DATA LISTING
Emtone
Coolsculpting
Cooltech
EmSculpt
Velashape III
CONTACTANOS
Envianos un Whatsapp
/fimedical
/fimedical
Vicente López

---

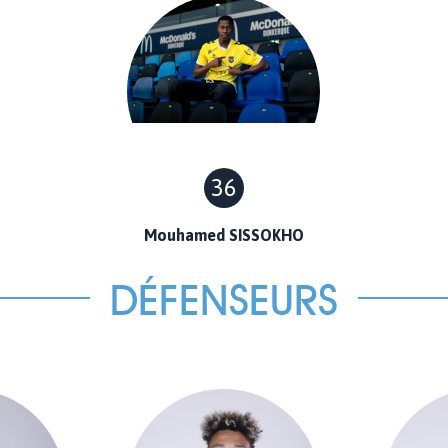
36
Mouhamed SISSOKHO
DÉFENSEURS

--

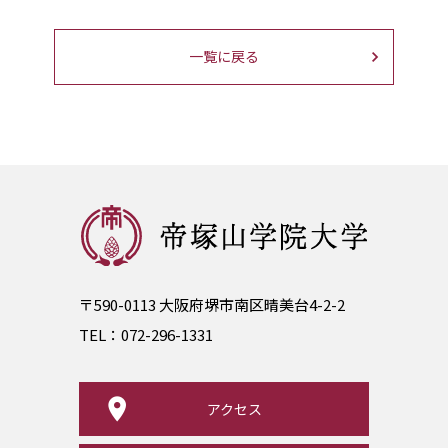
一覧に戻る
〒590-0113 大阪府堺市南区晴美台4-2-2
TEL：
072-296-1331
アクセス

PROBLEM REQUIREMENTS
Look above for the line containing "Envianos un Whatsapp". Output from there through the line containing "Vicente López", exactly and inclusively.

SOLUTION BELOW
Envianos un Whatsapp
/fimedical
/fimedical
Vicente López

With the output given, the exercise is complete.